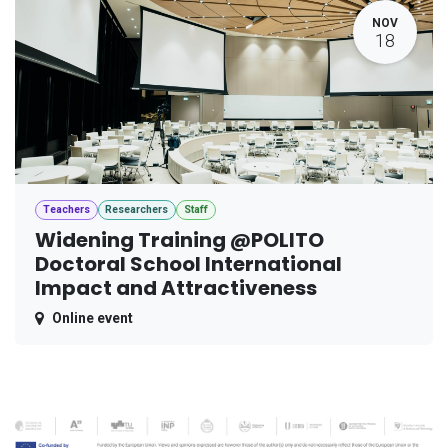
NOV
18
Teachers
Researchers
Staff
Widening Training @POLITO
Doctoral School International
Impact and Attractiveness
Online event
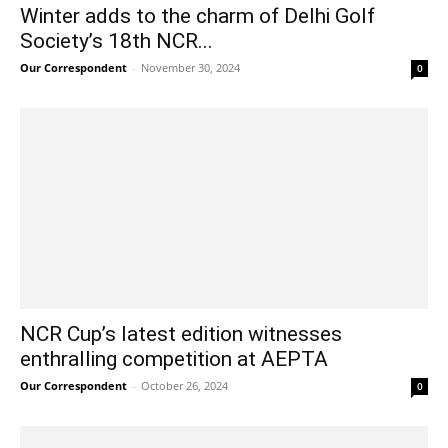
Winter adds to the charm of Delhi Golf
Society’s 18th NCR...
Our Correspondent
-
November 30, 2024
0
NCR Cup’s latest edition witnesses
enthralling competition at AEPTA
Our Correspondent
-
October 26, 2024
0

■ **WHAT NEEDS TO BE DONE**:
Lines from the one with "Society’s 18th NCR..." through the end of the data: set these down exactly, including both ends and nothing more.

■ **FINISHED EXERCISE**:
Society’s 18th NCR...
Our Correspondent
-
November 30, 2024
0
NCR Cup’s latest edition witnesses
enthralling competition at AEPTA
Our Correspondent
-
October 26, 2024
0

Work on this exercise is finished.